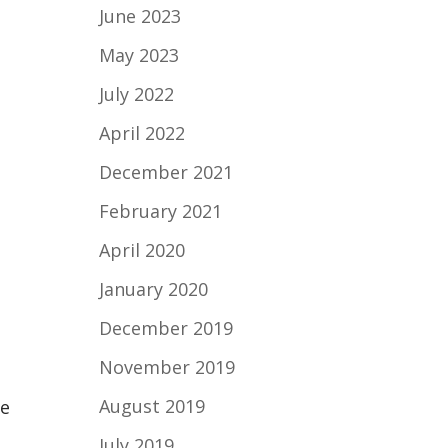
June 2023
May 2023
July 2022
April 2022
December 2021
February 2021
April 2020
January 2020
December 2019
November 2019
August 2019
ve
July 2019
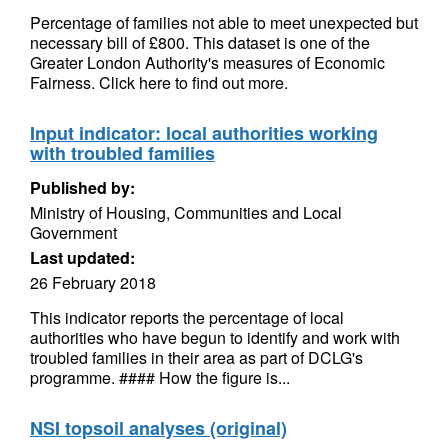
Percentage of families not able to meet unexpected but
necessary bill of £800. This dataset is one of the
Greater London Authority's measures of Economic
Fairness. Click here to find out more.
Input indicator: local authorities working
with troubled families
Published by:
Ministry of Housing, Communities and Local
Government
Last updated:
26 February 2018
This indicator reports the percentage of local
authorities who have begun to identify and work with
troubled families in their area as part of DCLG's
programme. #### How the figure is...
NSI topsoil analyses (original)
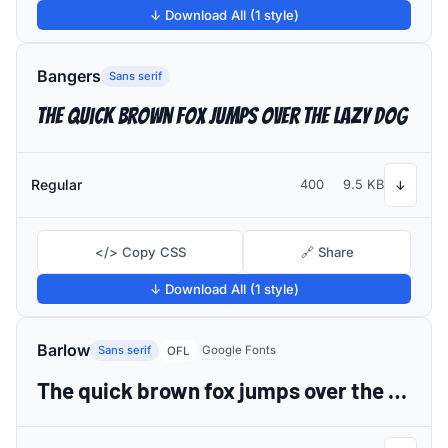
↓ Download All (1 style)
Bangers
Sans serif
The quick brown fox jumps over the lazy dog
Regular
400
9.5 KB
↓
</> Copy CSS
🔗 Share
↓ Download All (1 style)
Barlow
Sans serif
Google Fonts
OFL
The quick brown fox jumps over the lazy dog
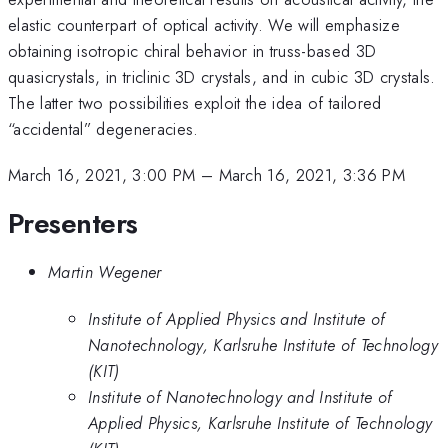
elastic counterpart of optical activity. We will emphasize
obtaining isotropic chiral behavior in truss-based 3D
quasicrystals, in triclinic 3D crystals, and in cubic 3D crystals.
The latter two possibilities exploit the idea of tailored
“accidental” degeneracies.
March 16, 2021, 3:00 PM
–
March 16, 2021, 3:36 PM
Presenters
Martin Wegener
Institute of Applied Physics and Institute of
Nanotechnology, Karlsruhe Institute of Technology
(KIT)
Institute of Nanotechnology and Institute of
Applied Physics, Karlsruhe Institute of Technology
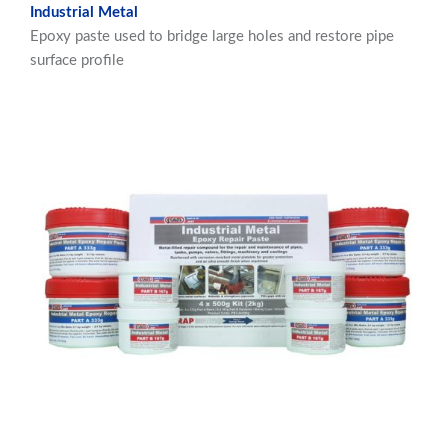
Industrial Metal
Epoxy paste used to bridge large holes and restore pipe
surface profile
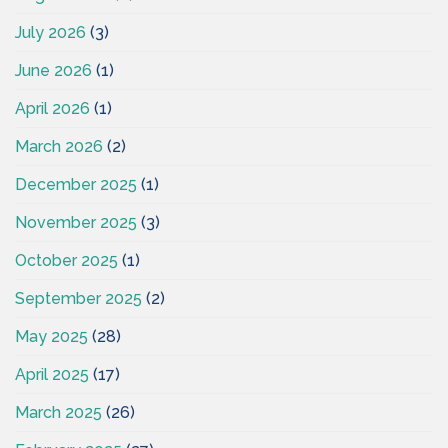
July 2026
(3)
June 2026
(1)
April 2026
(1)
March 2026
(2)
December 2025
(1)
November 2025
(3)
October 2025
(1)
September 2025
(2)
May 2025
(28)
April 2025
(17)
March 2025
(26)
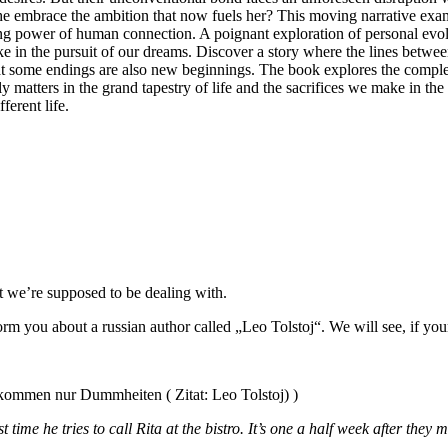
he embrace the ambition that now fuels her? This moving narrative examin
ng power of human connection. A poignant exploration of personal evoluti
make in the pursuit of our dreams. Discover a story where the lines bet
 that some endings are also new beginnings. The book explores the comple
matters in the grand tapestry of life and the sacrifices we make in the p
erent life.
at we’re supposed to be dealing with.
form you about a russian author called „Leo Tolstoj“. We will see, if y
ng kommen nur Dummheiten ( Zitat: Leo Tolstoj) )
time he tries to call Rita at the bistro. It’s one a half week after they me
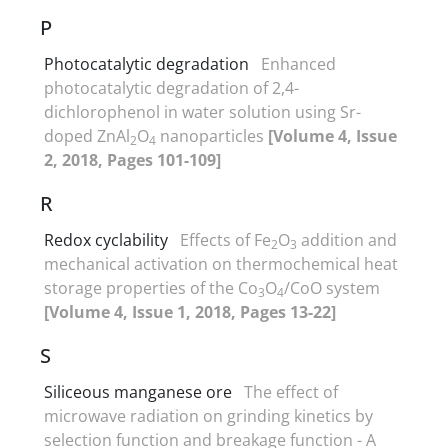
P
Photocatalytic degradation
Enhanced
photocatalytic degradation of 2,4-
dichlorophenol in water solution using Sr-
doped ZnAl
O
nanoparticles
[Volume 4, Issue
2
4
2, 2018, Pages 101-109]
R
Redox cyclability
Effects of Fe
O
addition and
2
3
mechanical activation on thermochemical heat
storage properties of the Co
O
/CoO system
3
4
[Volume 4, Issue 1, 2018, Pages 13-22]
S
Siliceous manganese ore
The effect of
microwave radiation on grinding kinetics by
selection function and breakage function - A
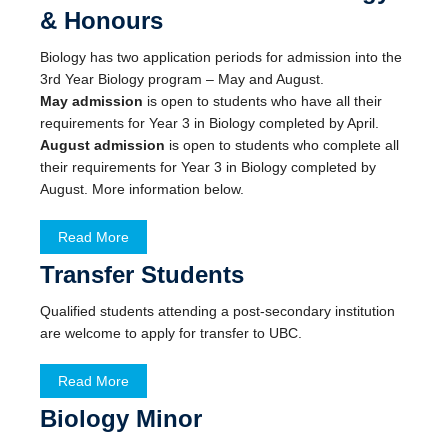
& Honours
Biology has two application periods for admission into the
3rd Year Biology program – May and August.
May admission
is open to students who have all their
requirements for Year 3 in Biology completed by April.
August admission
is open to students who complete all
their requirements for Year 3 in Biology completed by
August. More information below.
Read More
Transfer Students
Qualified students attending a post-secondary institution
are welcome to apply for transfer to UBC.
Read More
Biology Minor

■ What you need to do
Pull every line containing the word "indicator" out of the material and copy it.

■ Answer to the problem
Input indicator: local authorities working
This indicator reports the percentage of local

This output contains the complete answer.